Si vous êtes un profane, demandez-vous si vous aimez le genre shonen. Avec ses personnages très clichetons, cette intrigue se confronte à une éternelle problématique du e-sport : comment le rendre awesome sans forcer ? Ici, en décidant de plonger dans le troisième degré et de ne pas en sortir. Versus Fighting Story a aussi la qualité d’agir en forme de capsule temporelle, de faire intervenir de véritables icônes du milieu et de parler de la folie médiatique autour du genre. C’est bizarre, très porté sur la dérision, mais plein de passion et d’amour.
BONUS ! La virginité passé 30 ans
Il n’y a aucun piège. C’est comme le titre l’indique. Si, en France, il est inhabituel de dépasser la trentaine toujours vierge (eh non, on ne devient pas un sorcier, c’est une fake news) c’est le cas d’un quart des Japonais mâles. Si vous avez lu Ladyboy VS Yakuzas, vous connaissez ce trait… atypique, qui fait penser à Fluide Glacial, quelque part pas loin de Litteul Kévin. Les personnages sont hideux à l’extérieur comme à l’intérieur, ils pètent beaucoup, ils sont irrécupérables et c’est un bordel monstre dans leur tête. Un puceau facho, un puceau otaku, un puceau surdiplomé, un puceau tyrannique.
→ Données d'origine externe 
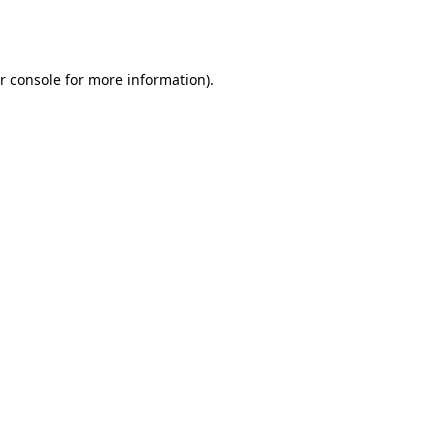
r console
for more information).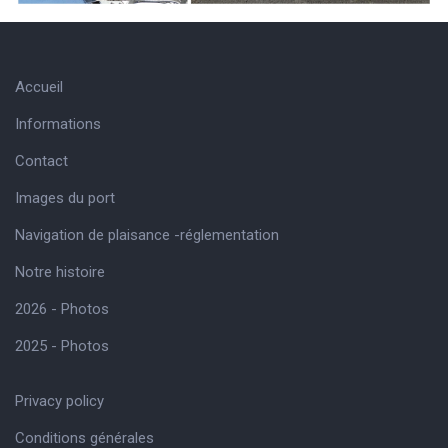
Accueil
Informations
Contact
Images du port
Navigation de plaisance -réglementation
Notre histoire
2026 - Photos
2025 - Photos
Privacy policy
Conditions générales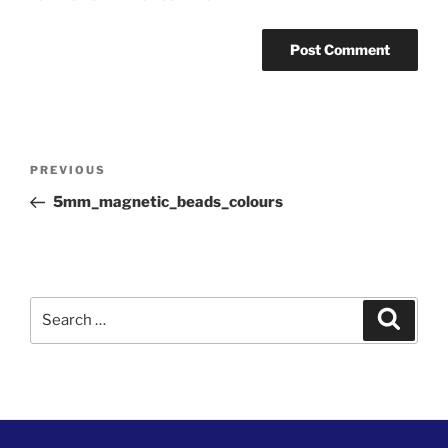
Post
Previous
PREVIOUS
navigation
Post
5mm_magnetic_beads_colours
Search
Search
for:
On a ici le portrait de huit personnes introverties, que la société japonaise a broyé et qui, dans la plupart des cas, sont incapable de faire preuve de recul sur eux-mêmes et devraient « mourir puceaux ». C’est incroyablement baddant, et on ne recommande peut-être pas cette lecture si vous êtes un otaku pas au top dans votre vie – on pourrait y reconnaître les mêmes schémas et les mêmes soucis. C’est radical, froid, pas tendre du tout, mais le reflet d’une réalité que le Japon veut cacher. Pas le plus sexy des mangas, mais un vrai cri d’alarme détonnant et journalistique. Côté féminin, on peut aussi relire My Lesbian Experience With Loneliness en anglais chez Seven Seas, avec un style aux antipodes.